World War II officially ended in Asia on September 2, 1945, with the surrender of Japan on the . Before that, the United States dropped two atomic bombs on Japan, and the Soviet Union declared war on Japan, causing Emperor Hirohito to announce the acceptance of the Potsdam Declaration on August 15, 1945, which would eventually lead to the surrender ceremony on September 2.

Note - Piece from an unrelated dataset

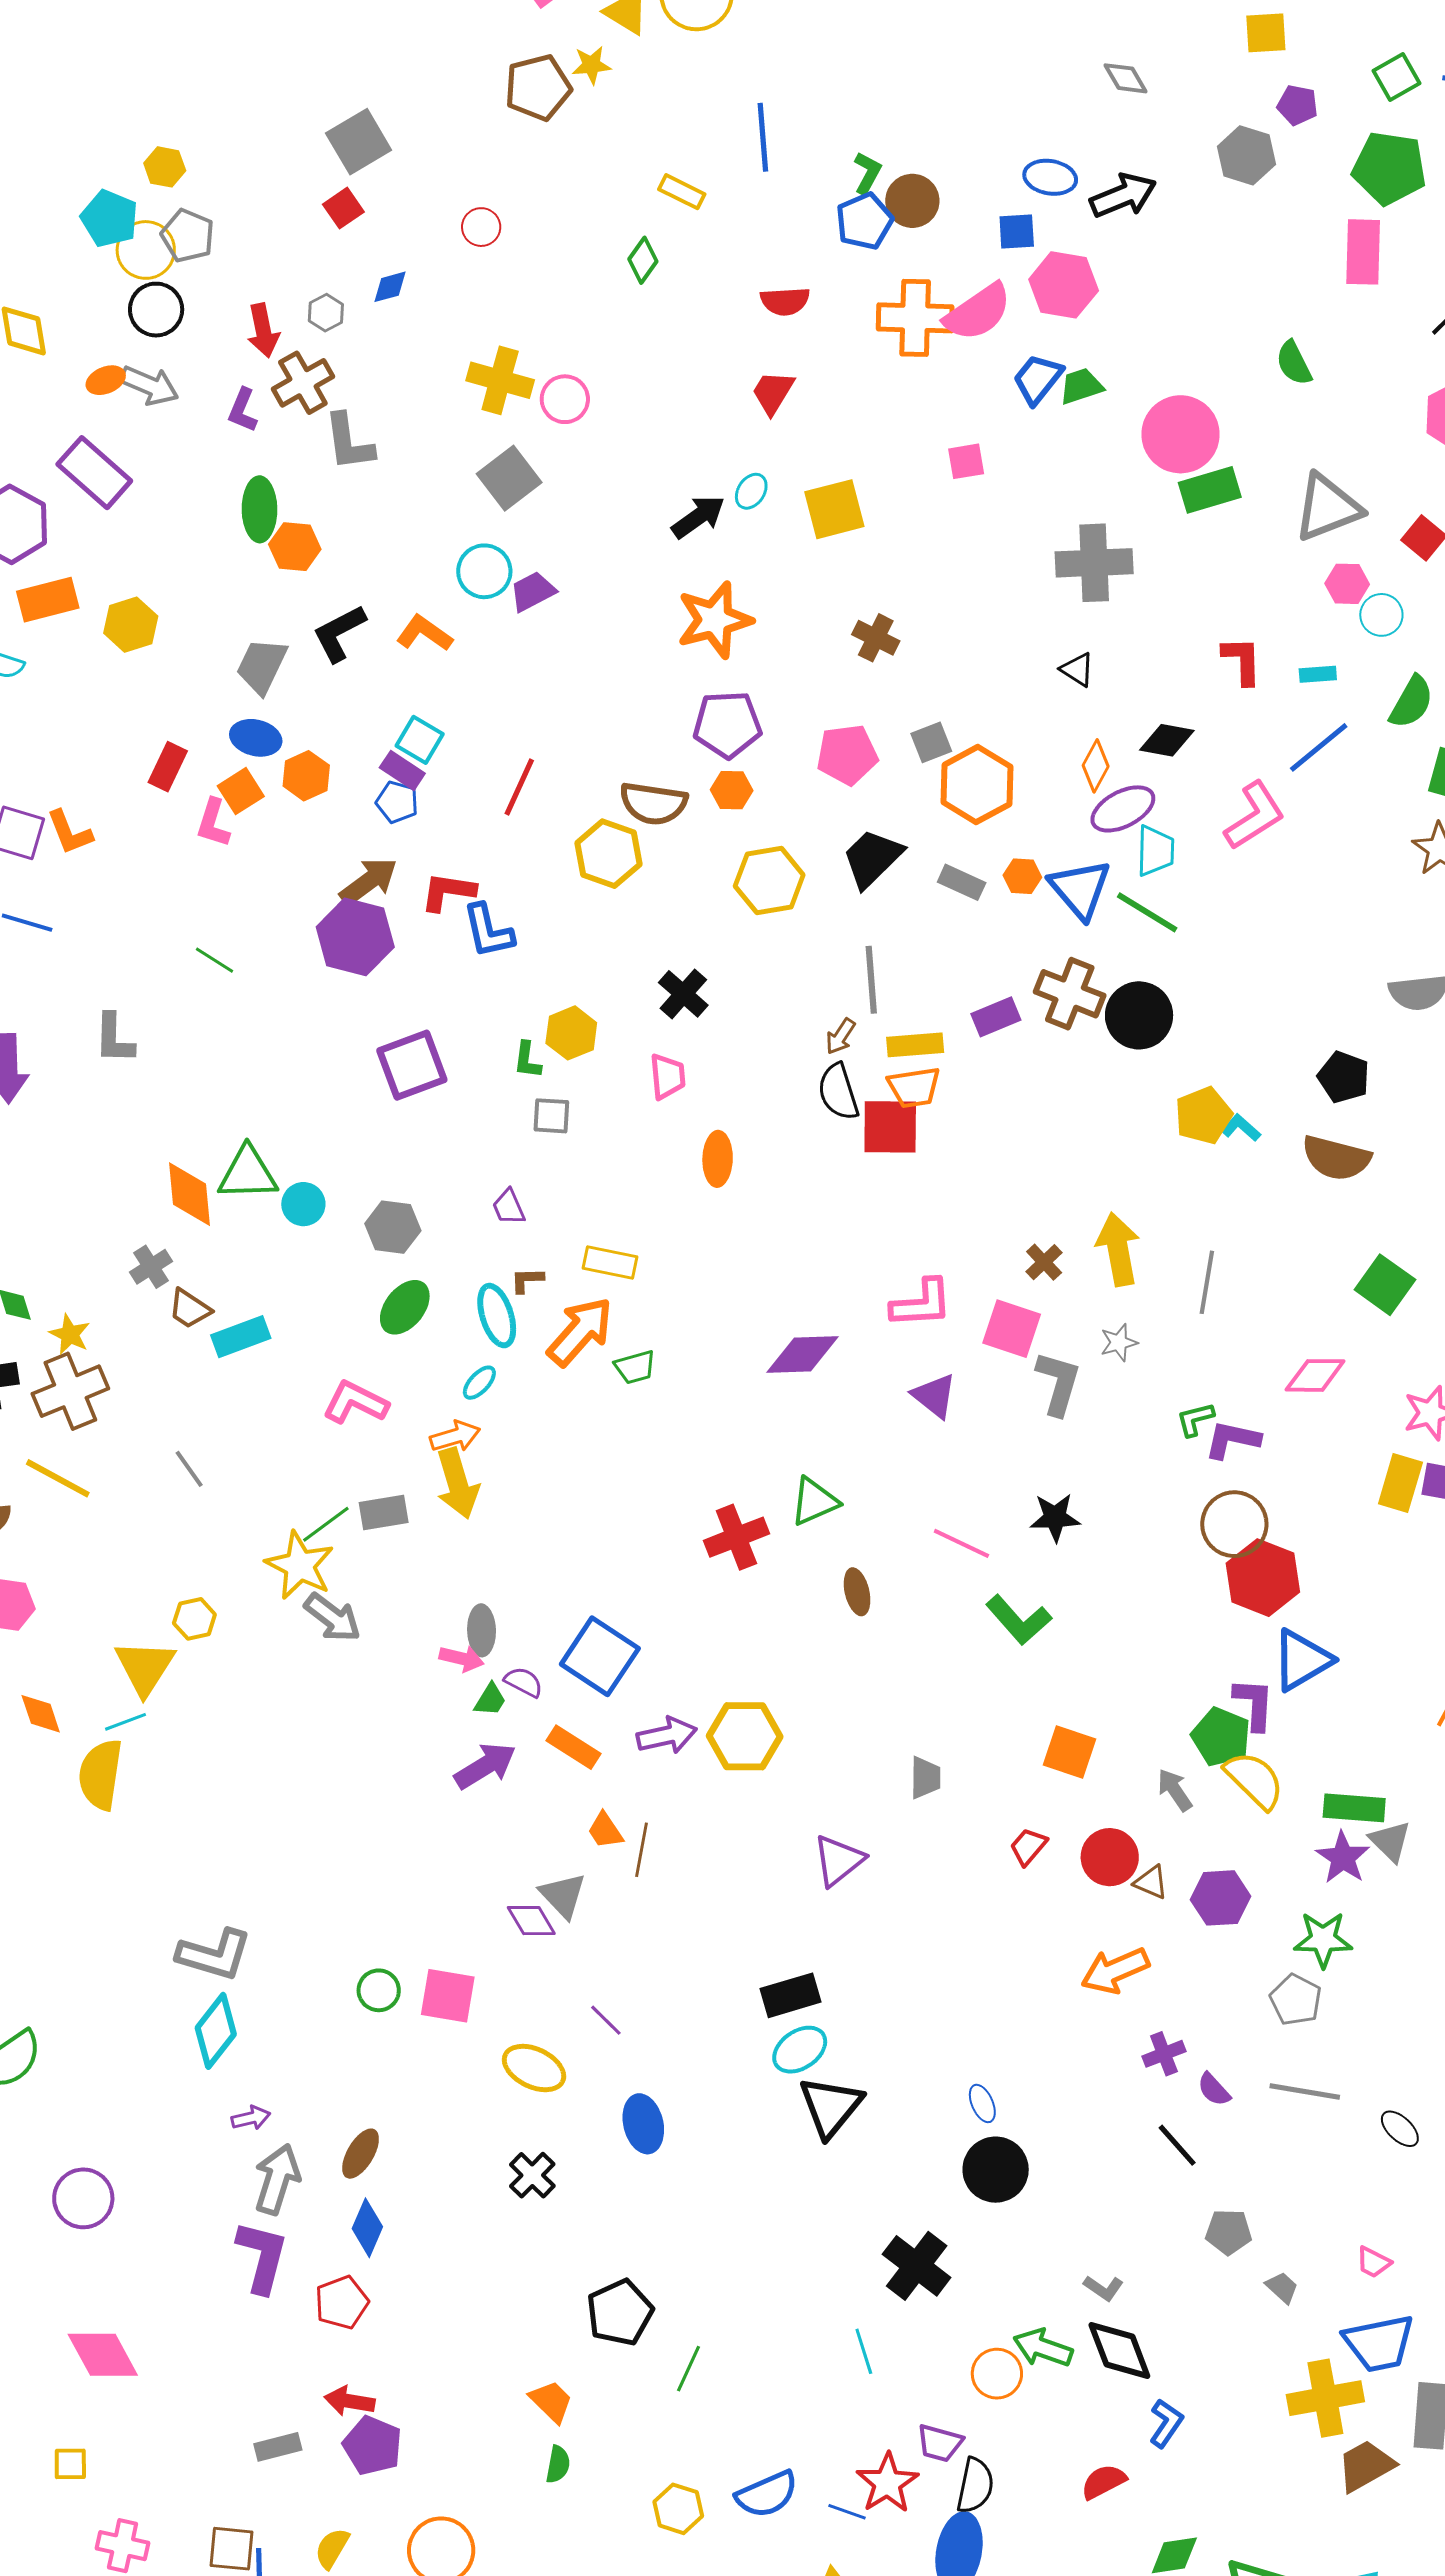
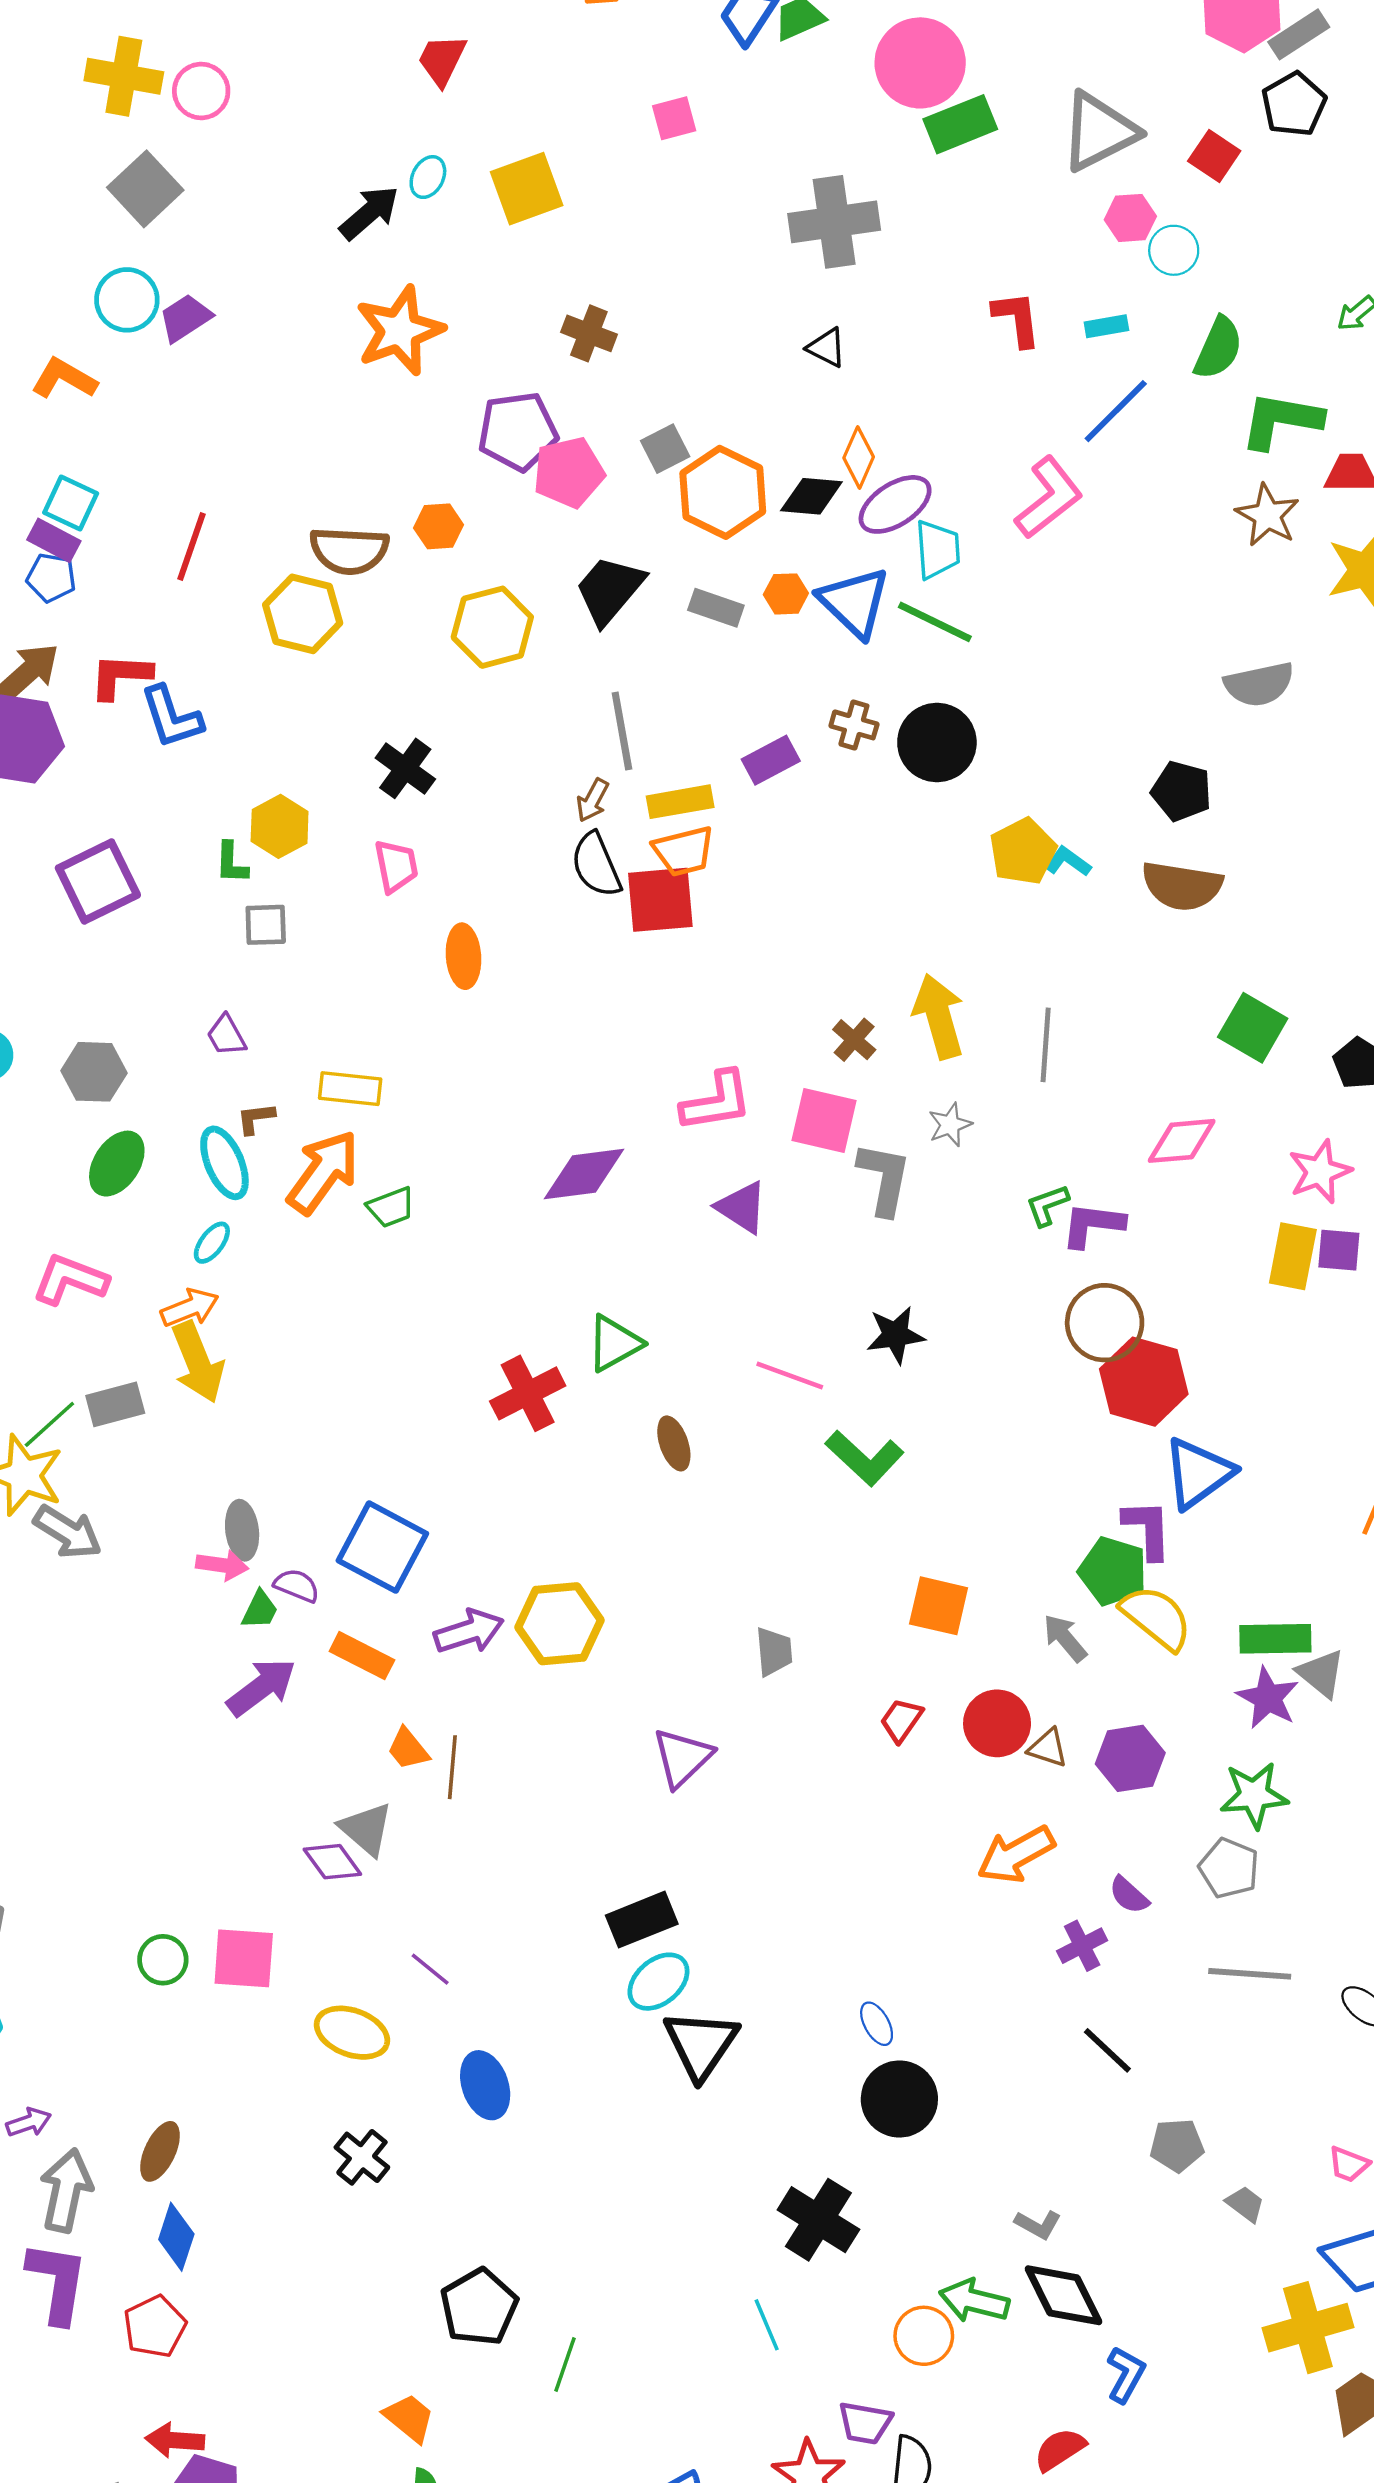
purple pentagon: (727, 725) -> (518, 431), moved
black diamond: (1167, 740) -> (811, 496), moved
brown cross: (1070, 994) -> (854, 725), size x0.6
purple semicircle: (1214, 2089) -> (1129, 1895), moved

After the ceremony, Japanese forces continued to surrender across the Pacific, with the last major surrender occurring on October 25, 1945, with the surrender of Japanese forces in Taiwan to Chiang Kai-shek. The Americans occupied Japan after the end of the war until April 28, 1952, when the Treaty of San Francisco came into effect.

Prelude

Soviet agreements to invade Japan 
At the Tehran Conference, between November 28 and December 1, 1943,  the Soviet Union agreed to invade Japan "after the defeat of Germany", but this would not be finalized until the Yalta Conference between February 4 and February 11, 1945, when the Soviet Union agreed to invade Japan within 2 or 3 months. On April 5, 1945, the Soviet Union denounced the Soviet–Japanese Neutrality Pact that had been signed on April 13, 1941, as now the Soviet Union had plans for war with Japan.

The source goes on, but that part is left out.